Benoît XVI s'est montré très combatif vendredi en appelant les catholiques à «lutter» contre le mariage gai, dans le contexte d'une mobilisation accrue de l'Église dans les grands débats de société.

Dans son discours annuel à la Curie, le théologien Joseph Ratzinger a appelé à «lutter» pour une famille formée d'un père, d'une mère et d'enfants, menacée selon lui par une transformation menaçant «l'homme lui-même».

S'il ne cite jamais le mot homosexuel et ne porte aucun jugement sur l'homosexualité, il vise clairement la légalisation du mariage gai --et surtout son volet adoption--, en France, aux États-Unis et dans d'autres pays.

La position du Vatican sur le mariage homosexuel est inchangée, mais le ton se fait plus dur.

À l'heure où les pays occidentaux adoptent des réformes sur le mariage homosexuel, «l'Année de la foi», lancée en octobre par le pape, semble être l'occasion d'un branle-bas de combat sur ces questions de morale.

Certains mouvements catholiques ont organisé l'imposante manifestation contre le mariage gai en France le 18 novembre. Une autre manifestation nationale est prévue le 13 janvier.

Les représentants des grandes religions de France - catholicisme, islam, protestantisme, judaïsme - ont critiqué le projet du gouvernement socialiste, tout en insistant sur la nature spécifique de leurs argumentations respectives.

Benoît XVI, dans son message inhabituel publié jeudi dans le Financial Times, avait invité les chrétiens à s'impliquer, en cohérence avec la foi catholique, sur les terrains de la justice, de la paix, de la vie et de la famille. Il a cité ceux qui sont députés et votent pour ou contre les projets de loi.

Selon lui, une «alliance» entre croyants divers et non croyants sur les thèmes de la défense de la justice, de la paix, de la famille et de la vie, est possible, ces sujets ayant trait à la «raison» et à la «loi naturelle», valeurs auxquelles tout le monde peut adhérer.

Il a cité longuement devant la Curie, de manière très inédite, l'argumentation du rabbin de France, Gilles Bernheim, contre l'adoption par les couples homosexuels.

Dans un éditorial, le directeur de l'Osservatore Romano, Giovanni Maria Vian a expliqué qu'en citant le rabbin Bernheim, Benoît XVI avait voulu se référer aux «racines communes» de deux religions qui insistent sur «la nature réelle de l'être humain, aujourd'hui manipulé en faveur d'une conception abstraite de l'homme, conception qui finit par dissoudre la famille».

Le pape a évoqué le «traité soigneusement documenté et profondément touchant» du rabbin, qui a «montré que l'atteinte à la forme authentique de la famille, constituée d'un père, d'une mère et d'un enfant (...) atteint une dimension encore plus profonde».

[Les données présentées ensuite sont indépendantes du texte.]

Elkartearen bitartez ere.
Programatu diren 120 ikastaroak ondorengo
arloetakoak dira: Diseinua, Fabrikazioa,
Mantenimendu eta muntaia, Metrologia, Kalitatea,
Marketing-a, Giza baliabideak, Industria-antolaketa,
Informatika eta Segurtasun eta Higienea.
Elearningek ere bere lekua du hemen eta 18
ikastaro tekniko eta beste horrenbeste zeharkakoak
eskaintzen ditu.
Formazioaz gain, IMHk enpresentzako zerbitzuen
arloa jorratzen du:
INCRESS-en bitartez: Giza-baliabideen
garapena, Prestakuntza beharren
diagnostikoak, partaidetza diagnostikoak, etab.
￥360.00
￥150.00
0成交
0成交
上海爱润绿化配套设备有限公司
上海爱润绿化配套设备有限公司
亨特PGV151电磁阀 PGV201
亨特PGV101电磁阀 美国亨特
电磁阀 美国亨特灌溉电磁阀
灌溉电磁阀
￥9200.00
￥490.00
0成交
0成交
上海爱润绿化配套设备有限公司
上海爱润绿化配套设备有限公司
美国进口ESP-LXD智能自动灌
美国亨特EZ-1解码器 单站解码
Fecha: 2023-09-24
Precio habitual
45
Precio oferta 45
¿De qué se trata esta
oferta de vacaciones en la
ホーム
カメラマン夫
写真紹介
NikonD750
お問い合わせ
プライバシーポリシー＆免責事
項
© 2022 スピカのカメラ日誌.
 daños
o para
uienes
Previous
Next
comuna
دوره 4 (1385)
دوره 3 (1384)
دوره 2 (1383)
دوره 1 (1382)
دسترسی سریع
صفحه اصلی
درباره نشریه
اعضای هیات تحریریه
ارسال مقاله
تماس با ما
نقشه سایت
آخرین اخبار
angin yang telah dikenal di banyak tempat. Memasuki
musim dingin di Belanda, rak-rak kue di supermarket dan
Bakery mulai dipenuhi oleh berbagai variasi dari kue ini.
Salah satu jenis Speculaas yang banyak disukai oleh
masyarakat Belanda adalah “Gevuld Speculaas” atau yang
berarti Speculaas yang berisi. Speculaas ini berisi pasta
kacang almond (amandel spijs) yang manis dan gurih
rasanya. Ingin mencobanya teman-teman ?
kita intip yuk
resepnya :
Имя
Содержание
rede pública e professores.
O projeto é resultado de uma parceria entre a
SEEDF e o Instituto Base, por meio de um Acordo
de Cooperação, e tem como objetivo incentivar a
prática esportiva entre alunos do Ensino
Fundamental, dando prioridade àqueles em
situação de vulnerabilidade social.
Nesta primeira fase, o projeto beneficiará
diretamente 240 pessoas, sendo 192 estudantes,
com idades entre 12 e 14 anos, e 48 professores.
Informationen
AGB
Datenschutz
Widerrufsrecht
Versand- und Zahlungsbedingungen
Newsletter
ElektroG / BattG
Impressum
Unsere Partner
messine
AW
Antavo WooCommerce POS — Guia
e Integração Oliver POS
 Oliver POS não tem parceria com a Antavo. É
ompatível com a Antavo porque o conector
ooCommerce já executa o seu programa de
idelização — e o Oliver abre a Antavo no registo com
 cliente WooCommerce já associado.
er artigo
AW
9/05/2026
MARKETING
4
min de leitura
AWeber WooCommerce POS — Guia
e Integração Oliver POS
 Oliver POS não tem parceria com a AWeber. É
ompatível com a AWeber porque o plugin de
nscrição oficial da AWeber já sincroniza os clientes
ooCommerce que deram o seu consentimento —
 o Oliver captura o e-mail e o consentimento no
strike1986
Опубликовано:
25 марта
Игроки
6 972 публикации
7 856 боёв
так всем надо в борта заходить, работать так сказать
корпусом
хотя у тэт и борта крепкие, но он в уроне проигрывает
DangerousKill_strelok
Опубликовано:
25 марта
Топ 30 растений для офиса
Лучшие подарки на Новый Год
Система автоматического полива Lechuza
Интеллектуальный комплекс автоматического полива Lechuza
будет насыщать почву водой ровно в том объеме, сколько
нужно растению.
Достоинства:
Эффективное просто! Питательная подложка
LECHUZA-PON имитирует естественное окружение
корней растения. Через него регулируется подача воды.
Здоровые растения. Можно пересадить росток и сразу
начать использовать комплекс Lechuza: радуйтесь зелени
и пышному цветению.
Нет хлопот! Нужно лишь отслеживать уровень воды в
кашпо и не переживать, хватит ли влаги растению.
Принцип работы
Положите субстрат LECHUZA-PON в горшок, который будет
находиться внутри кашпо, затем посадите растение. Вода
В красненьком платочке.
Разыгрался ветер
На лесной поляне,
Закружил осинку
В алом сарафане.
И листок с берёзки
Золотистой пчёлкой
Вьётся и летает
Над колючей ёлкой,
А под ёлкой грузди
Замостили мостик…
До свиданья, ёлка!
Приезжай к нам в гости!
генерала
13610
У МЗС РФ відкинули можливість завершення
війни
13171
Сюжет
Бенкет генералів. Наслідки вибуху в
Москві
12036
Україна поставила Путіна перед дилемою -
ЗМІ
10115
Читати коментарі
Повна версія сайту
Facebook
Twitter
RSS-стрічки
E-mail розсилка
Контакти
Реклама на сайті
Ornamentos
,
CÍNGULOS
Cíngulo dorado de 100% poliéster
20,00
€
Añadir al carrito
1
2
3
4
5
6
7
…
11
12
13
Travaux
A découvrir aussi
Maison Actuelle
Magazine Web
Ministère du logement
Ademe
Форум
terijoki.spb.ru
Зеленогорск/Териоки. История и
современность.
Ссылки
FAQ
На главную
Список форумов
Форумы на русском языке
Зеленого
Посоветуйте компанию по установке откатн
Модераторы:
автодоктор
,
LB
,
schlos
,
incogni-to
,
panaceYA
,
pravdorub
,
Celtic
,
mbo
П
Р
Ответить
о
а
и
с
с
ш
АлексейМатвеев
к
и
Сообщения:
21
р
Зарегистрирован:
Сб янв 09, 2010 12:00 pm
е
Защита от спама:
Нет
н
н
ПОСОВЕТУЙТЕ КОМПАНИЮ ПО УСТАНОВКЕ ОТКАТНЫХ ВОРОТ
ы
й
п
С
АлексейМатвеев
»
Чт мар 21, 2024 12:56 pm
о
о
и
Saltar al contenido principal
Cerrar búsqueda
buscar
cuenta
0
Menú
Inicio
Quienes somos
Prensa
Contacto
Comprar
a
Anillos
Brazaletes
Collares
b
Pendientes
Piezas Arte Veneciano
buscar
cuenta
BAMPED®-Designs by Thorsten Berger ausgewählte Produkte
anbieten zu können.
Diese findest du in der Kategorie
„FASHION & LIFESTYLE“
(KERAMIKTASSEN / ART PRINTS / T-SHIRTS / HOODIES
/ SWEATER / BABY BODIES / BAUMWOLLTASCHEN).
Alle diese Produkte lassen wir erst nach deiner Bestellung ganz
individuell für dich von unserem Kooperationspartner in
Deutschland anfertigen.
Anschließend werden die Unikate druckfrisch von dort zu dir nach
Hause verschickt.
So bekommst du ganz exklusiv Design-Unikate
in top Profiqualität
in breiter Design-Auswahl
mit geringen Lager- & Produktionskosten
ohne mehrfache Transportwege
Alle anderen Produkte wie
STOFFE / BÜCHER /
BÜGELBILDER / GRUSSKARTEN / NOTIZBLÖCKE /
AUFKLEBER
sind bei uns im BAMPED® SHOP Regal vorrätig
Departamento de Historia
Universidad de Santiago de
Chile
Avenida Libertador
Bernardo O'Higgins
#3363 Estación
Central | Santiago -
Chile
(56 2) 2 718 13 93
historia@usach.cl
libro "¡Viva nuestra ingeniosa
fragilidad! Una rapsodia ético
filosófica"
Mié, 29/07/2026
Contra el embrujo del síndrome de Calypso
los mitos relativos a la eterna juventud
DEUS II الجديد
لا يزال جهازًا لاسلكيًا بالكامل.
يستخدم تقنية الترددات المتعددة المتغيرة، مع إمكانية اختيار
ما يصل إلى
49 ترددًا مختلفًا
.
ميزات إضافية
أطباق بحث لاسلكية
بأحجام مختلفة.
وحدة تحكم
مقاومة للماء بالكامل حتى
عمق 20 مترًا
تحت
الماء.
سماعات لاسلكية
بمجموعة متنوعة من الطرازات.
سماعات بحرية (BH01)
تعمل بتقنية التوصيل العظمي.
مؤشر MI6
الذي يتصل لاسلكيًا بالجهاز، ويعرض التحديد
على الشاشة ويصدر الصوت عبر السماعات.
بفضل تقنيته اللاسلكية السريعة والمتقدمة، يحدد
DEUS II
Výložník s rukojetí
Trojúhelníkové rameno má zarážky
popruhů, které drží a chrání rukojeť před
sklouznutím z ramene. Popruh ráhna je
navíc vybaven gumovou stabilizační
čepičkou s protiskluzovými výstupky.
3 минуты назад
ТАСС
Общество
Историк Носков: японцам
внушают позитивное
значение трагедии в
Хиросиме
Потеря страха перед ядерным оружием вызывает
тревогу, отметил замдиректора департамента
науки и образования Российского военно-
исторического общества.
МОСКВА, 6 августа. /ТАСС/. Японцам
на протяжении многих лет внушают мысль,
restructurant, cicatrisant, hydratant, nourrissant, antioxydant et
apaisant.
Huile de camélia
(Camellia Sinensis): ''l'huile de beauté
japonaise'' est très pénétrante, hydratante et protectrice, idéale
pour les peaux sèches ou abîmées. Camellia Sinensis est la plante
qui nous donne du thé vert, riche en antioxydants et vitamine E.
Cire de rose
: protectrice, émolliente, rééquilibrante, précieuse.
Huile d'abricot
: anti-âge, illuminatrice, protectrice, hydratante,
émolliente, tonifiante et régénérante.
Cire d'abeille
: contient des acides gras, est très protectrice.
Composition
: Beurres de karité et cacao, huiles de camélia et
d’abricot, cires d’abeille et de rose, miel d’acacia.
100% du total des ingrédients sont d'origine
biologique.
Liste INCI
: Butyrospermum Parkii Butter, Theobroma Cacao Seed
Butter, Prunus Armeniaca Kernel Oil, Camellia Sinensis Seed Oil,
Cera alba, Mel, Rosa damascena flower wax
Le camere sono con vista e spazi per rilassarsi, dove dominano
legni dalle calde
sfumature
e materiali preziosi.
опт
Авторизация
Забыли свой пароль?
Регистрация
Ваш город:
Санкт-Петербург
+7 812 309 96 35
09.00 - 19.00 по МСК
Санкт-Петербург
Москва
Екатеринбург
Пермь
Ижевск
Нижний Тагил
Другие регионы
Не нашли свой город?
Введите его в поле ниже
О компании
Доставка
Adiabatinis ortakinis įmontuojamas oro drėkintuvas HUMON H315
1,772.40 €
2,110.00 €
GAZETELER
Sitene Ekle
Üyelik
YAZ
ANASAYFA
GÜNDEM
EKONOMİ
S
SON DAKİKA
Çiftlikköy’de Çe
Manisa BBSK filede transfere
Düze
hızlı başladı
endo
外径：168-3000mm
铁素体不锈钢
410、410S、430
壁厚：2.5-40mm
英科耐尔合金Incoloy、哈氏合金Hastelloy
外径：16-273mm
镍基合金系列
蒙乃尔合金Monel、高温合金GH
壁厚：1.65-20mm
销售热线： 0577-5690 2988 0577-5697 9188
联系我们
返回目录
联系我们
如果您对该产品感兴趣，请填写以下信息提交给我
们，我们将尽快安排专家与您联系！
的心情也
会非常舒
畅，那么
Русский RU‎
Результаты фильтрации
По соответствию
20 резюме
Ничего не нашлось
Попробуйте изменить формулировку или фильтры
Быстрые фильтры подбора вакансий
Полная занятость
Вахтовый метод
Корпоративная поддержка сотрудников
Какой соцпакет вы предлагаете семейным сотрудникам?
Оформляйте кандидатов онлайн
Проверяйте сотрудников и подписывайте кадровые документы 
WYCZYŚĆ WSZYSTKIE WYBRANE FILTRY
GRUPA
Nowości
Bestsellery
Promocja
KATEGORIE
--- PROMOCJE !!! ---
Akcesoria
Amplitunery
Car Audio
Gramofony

«Si jusqu'ici nous avons vu comme cause de la crise de la famille un malentendu sur l'essence de la liberté humaine, il devient clair maintenant qu'ici est en jeu la vision de l'être même» a observé Benoît XVI.

«L'enfant, a poursuivi le pape, a perdu la place qui lui revenait jusqu'alors et la dignité particulière qui lui est propre. Bernheim montre comment, de sujet juridique indépendant en soi, il devient un objet auquel on a droit et que, comme objet d'un droit, on peut se procurer.»

Avec le refus du mariage traditionnel, ajoute-t-il,  «disparaissent les figures fondamentales de l'existence humaine: le père, la mère, l'enfant» et ainsi, «des dimensions essentielles de l'expérience d'être une personne humaine «.

Dans ce discours où il expose chaque année les préoccupations principales de l'Église, le pape a enfin dénoncé la «profonde fausseté de la théorie et de la révolution anthropologique» du «gender», qui estime que la société et l'éducation déterminent le vrai sexe d'une personne.

Le pape a insisté dans le Financial Times sur le fait que le «combat» pacifique auquel il appelle dépasse les frontières de l'Église: les principes qu'elle défend «ne sont pas des vérités de foi, sont inscrits dans la nature humaine elle-même, identifiables par la raison, et donc communs à toute l'humanité», affirme-t-il, que ce soit sur le mariage, le début et la fin de vie, la bioéthique. Leur transformation causera à terme «une grave blessure à la justice et à la paix», estime-t-il encore.